In 2009, the Delhi High Court in Utkarsh Mandal v/s Union of India upheld that it is the duty of the EACs to consider the merits of the objections raised at the public hearings. Not doing that would amount to “non-application of mind to relevant materials and therefore arbitrary.” But this forum is seen as an inconvenience and as a roadblock by project developers.

In the coastal areas of Kerala and Goa, fishing communities have come in thousands to participate in hearings. When they have overwhelmingly opposed projects on the basis of climate change, land grabbing and loss of ecology, these hearings have labelled as partisan by the governments and regulators. Lobbying efforts have ensured that several sectors, including real estate construction, are altogether exempted from public hearings giving urban communities no say in how their cities are shaped and reshaped.
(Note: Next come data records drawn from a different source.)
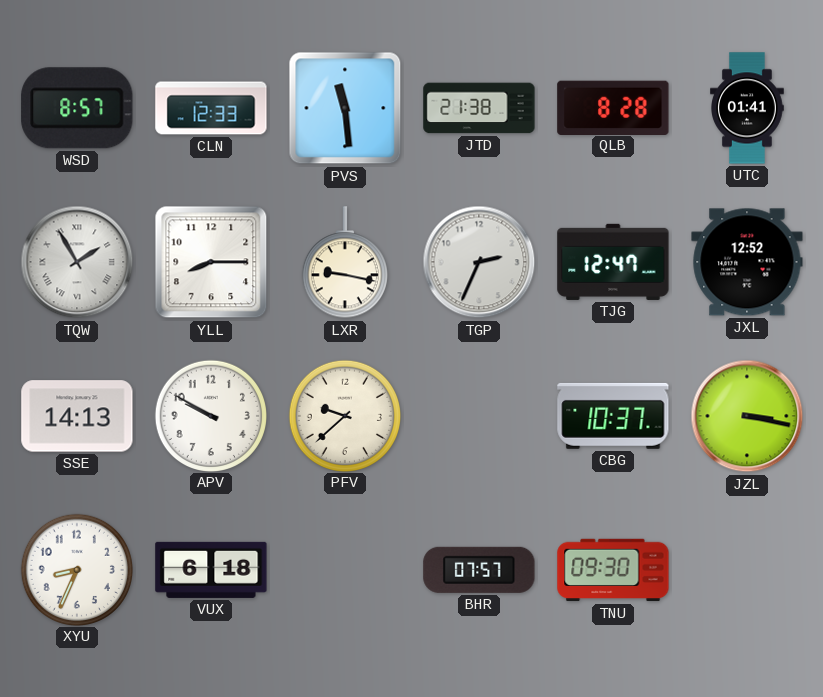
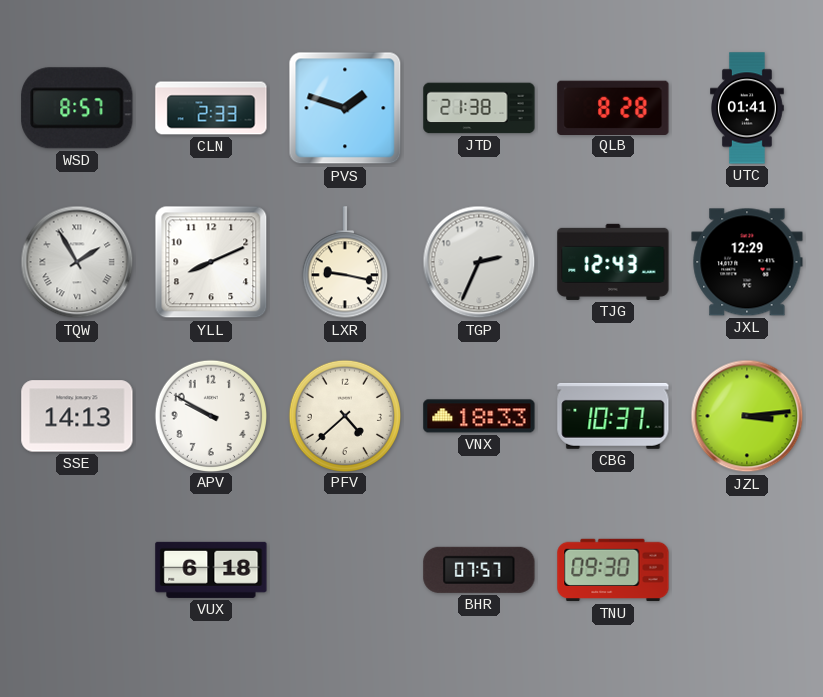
CLN: 12:33 -> 2:33
PVS: 11:29 -> 1:48
YLL: 8:15 -> 8:11
TJG: 12:47 -> 12:43
JXL: 12:52 -> 12:29
PFV: 9:38 -> 4:38
VNX: none -> 18:33
JZL: 3:17 -> 3:14
XYU: 8:34 -> none
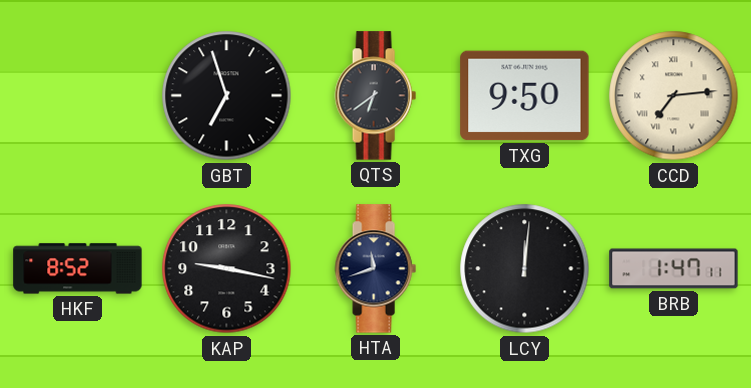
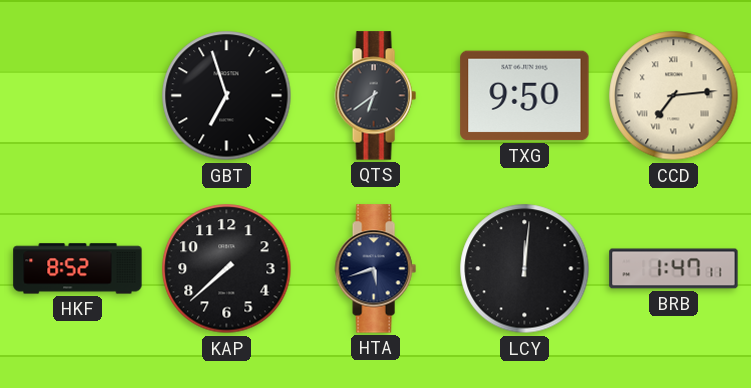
KAP: 9:17 -> 7:38
HTA: 11:42 -> 5:42
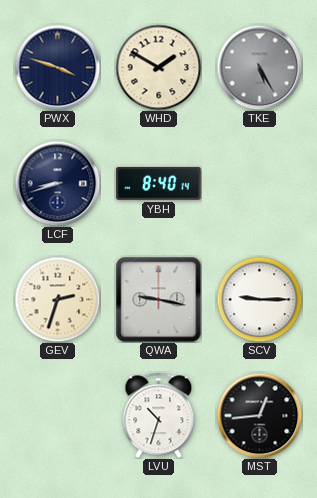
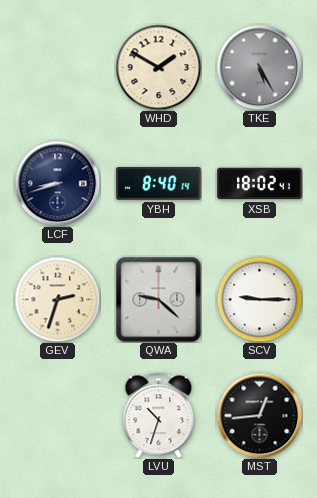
PWX: 3:48 -> none
XSB: none -> 18:02
QWA: 9:17 -> 9:22
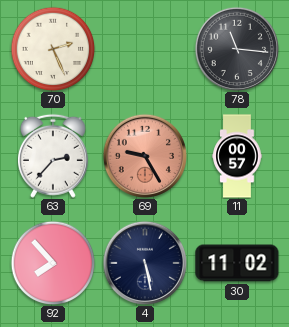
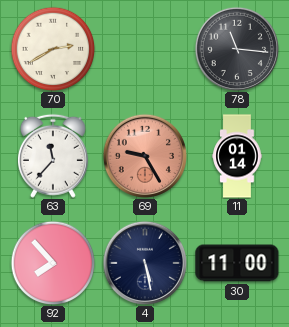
70: 2:26 -> 2:40
63: 2:37 -> 11:37
11: 00:57 -> 01:14
30: 11:02 -> 11:00
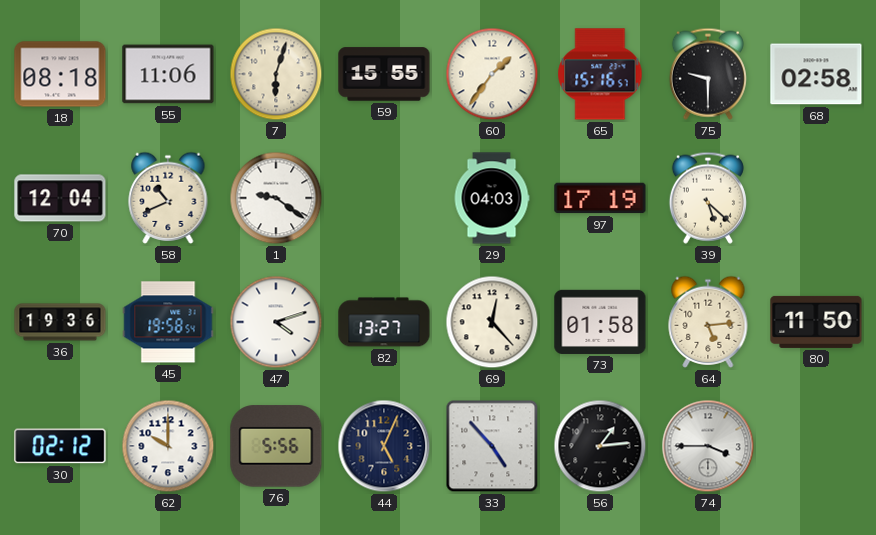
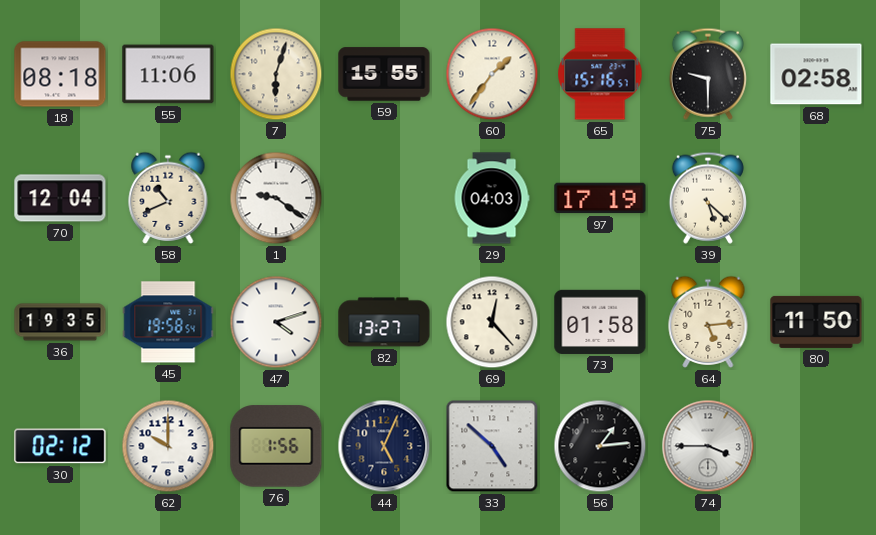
36: 19:36 -> 19:35
76: 5:56 -> 1:56
33: 4:53 -> 4:52
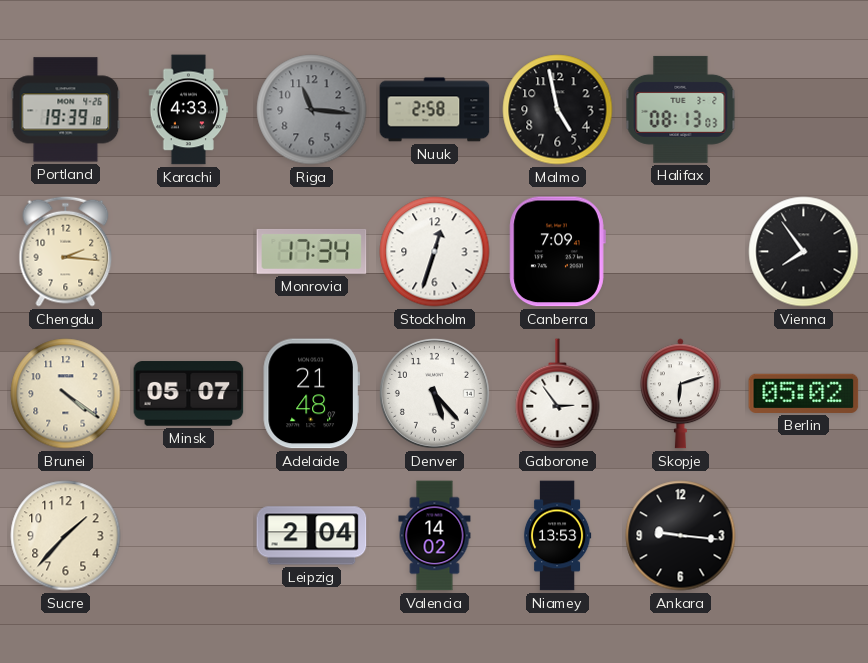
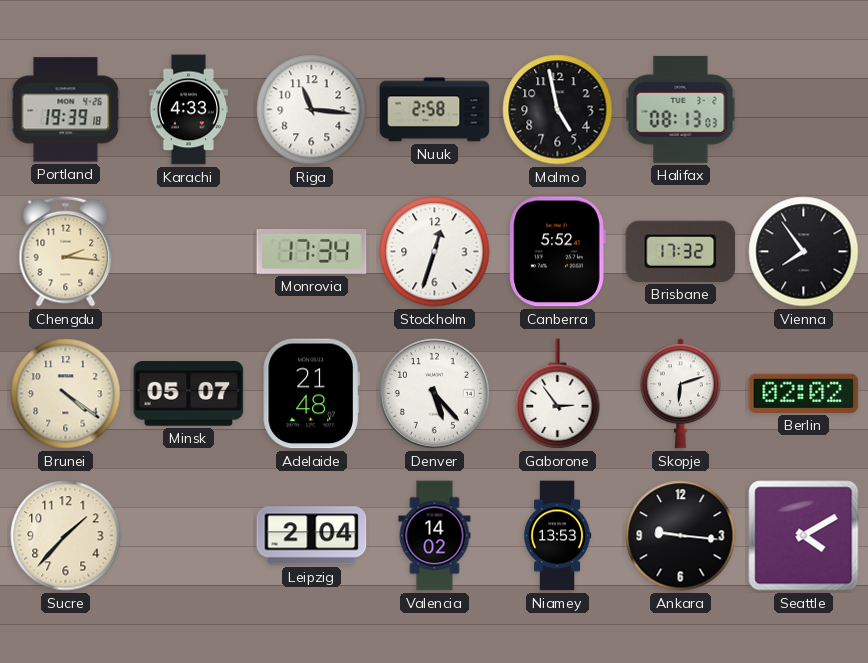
Riga dial: grey -> white
Canberra: 7:09 -> 5:52
Brisbane: none -> 17:32
Berlin: 05:02 -> 02:02
Seattle: none -> 4:10
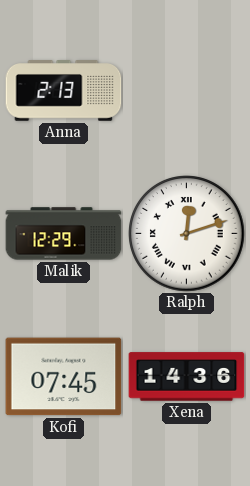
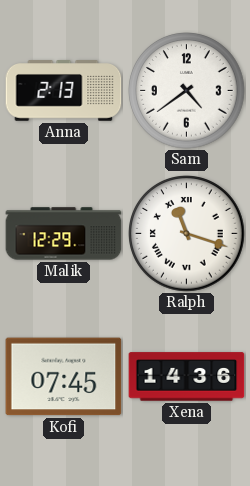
Sam: none -> 4:39
Ralph: 12:12 -> 11:18
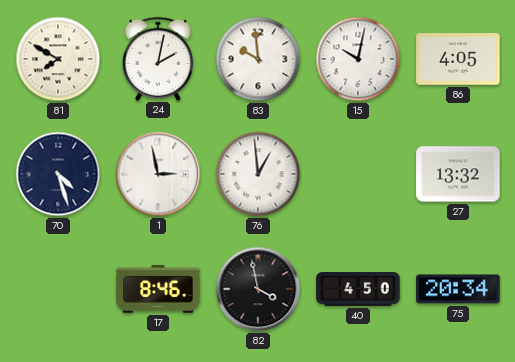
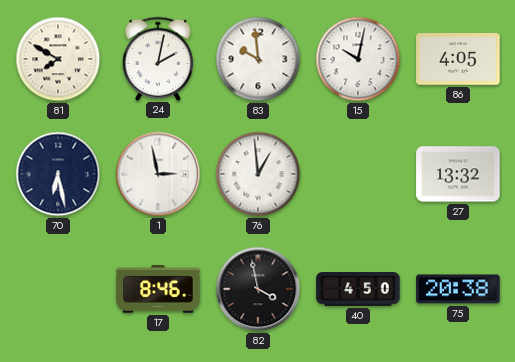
70: 4:27 -> 6:28
75: 20:34 -> 20:38
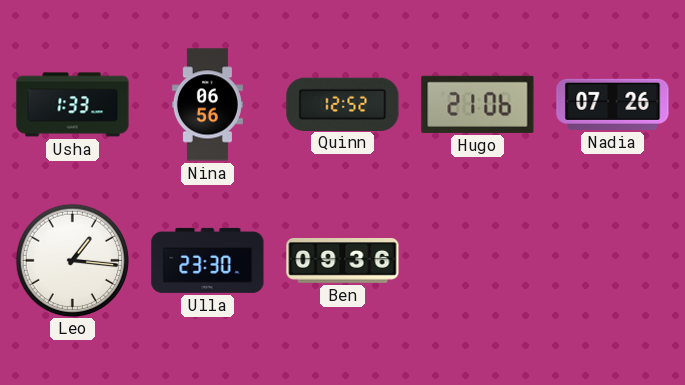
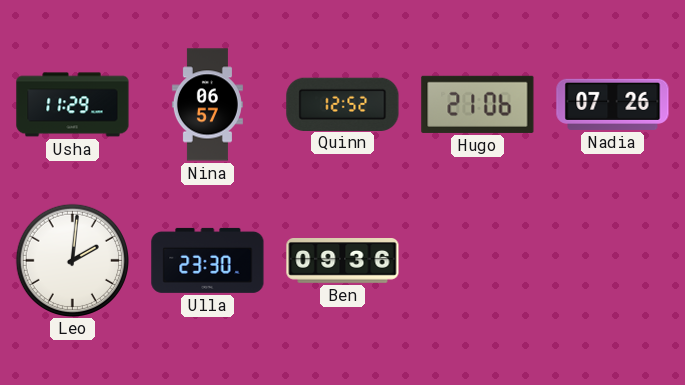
Usha: 1:33 -> 11:29
Nina: 06:56 -> 06:57
Leo: 1:16 -> 2:01
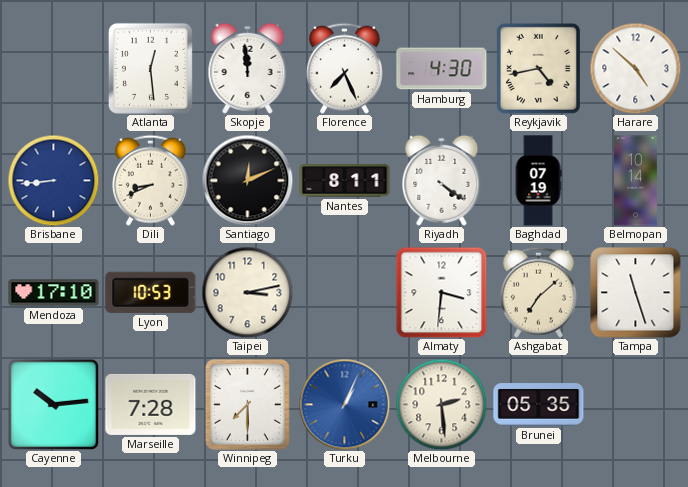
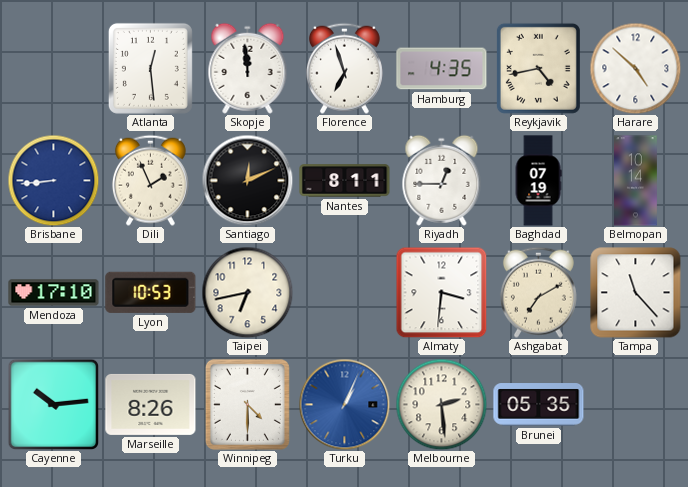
Florence: 7:26 -> 6:57
Hamburg: 4:30 -> 4:35
Dili: 8:41 -> 1:56
Riyadh: 4:21 -> 12:45
Taipei: 3:13 -> 6:43
Ashgabat: 7:08 -> 7:10
Tampa: 11:27 -> 11:23
Marseille: 7:28 -> 8:26
Winnipeg: 7:30 -> 4:30
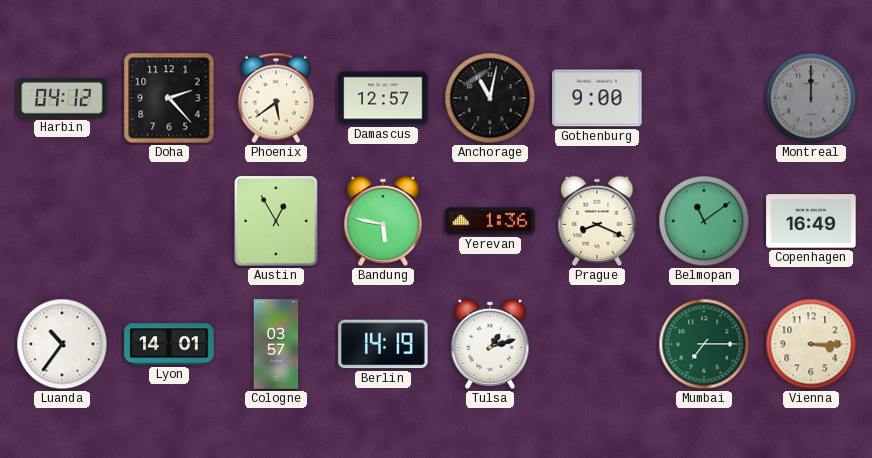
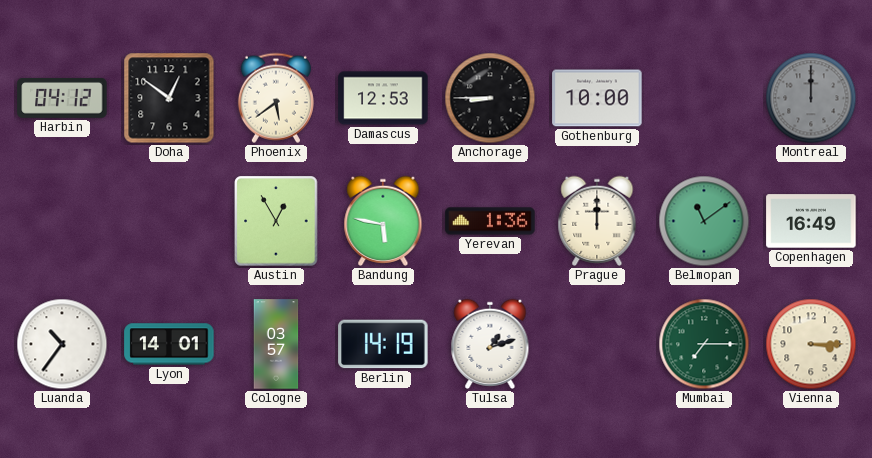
Doha: 2:23 -> 12:51
Damascus: 12:57 -> 12:53
Anchorage: 11:02 -> 8:45
Gothenburg: 9:00 -> 10:00
Prague: 8:19 -> 12:00
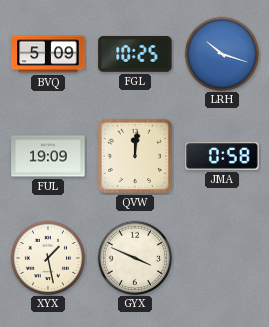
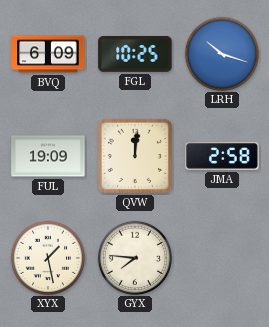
BVQ: 5:09 -> 6:09
JMA: 0:58 -> 2:58
GYX: 3:49 -> 7:46
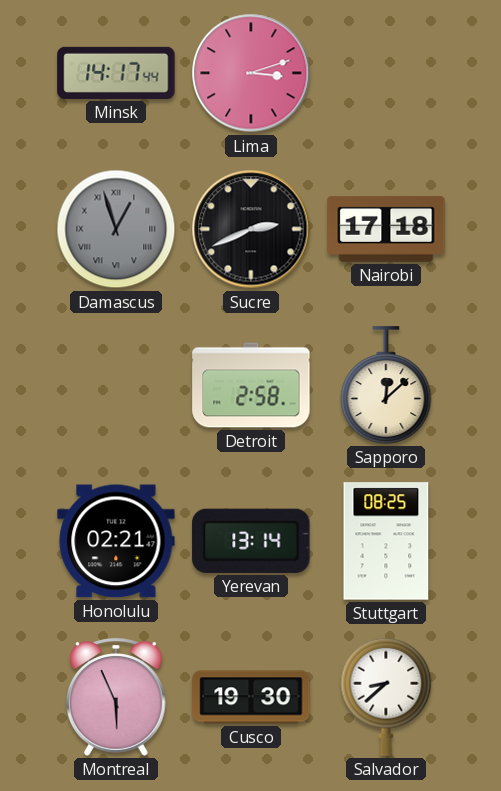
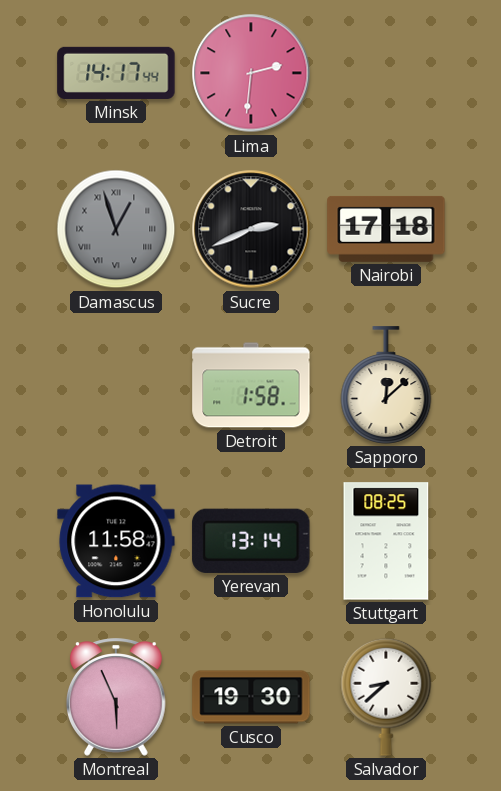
Lima: 3:12 -> 2:31
Detroit: 2:58 -> 1:58
Honolulu: 02:21 -> 11:58
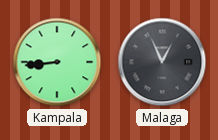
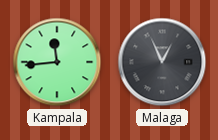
Kampala: 8:44 -> 11:44
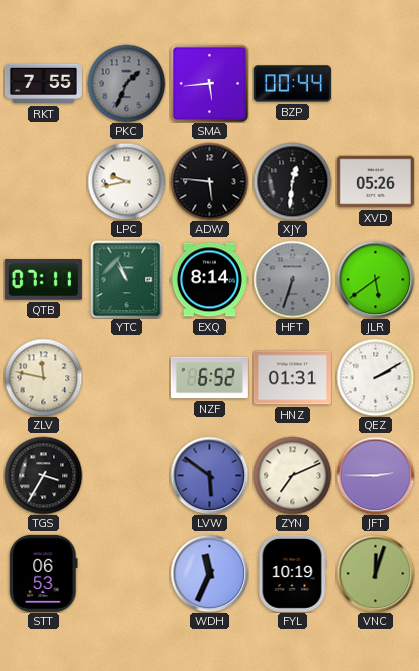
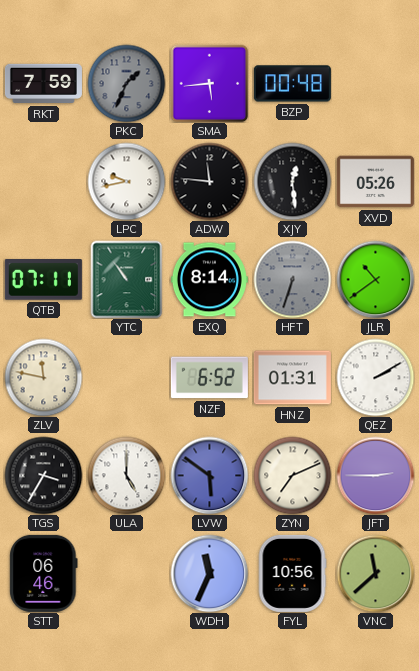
RKT: 7:55 -> 7:59
BZP: 00:44 -> 00:48
ADW: 5:46 -> 11:46
XJY: 12:31 -> 12:29
YTC: 10:56 -> 10:54
JLR: 5:39 -> 10:39
ULA: none -> 5:00
STT: 06:53 -> 06:46
FYL: 10:19 -> 10:56
VNC: 12:03 -> 11:38
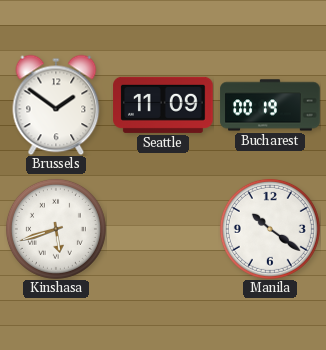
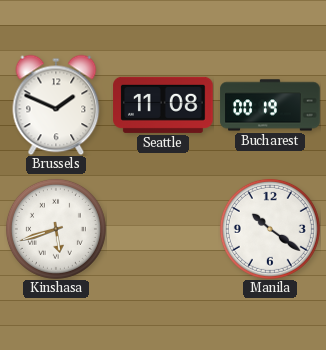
Brussels: 1:51 -> 1:49
Seattle: 11:09 -> 11:08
The courts and the National Green Tribunal that have heard challenges to project approvals have reprimanded EACs and the environment ministry for “non-application of mind” in so many cases but these are like water off a duck’s back to them. In the midst of news of the ongoing environmental disasters and stories of human courage and resilience, it is important to remember that compromised decision-making and government faith in project proponents rather than the public have made us all defenceless against the perils of development.

Manju Menon and Kanchi Kohli are environmental researchers at Centre for Policy Research, New Delhi.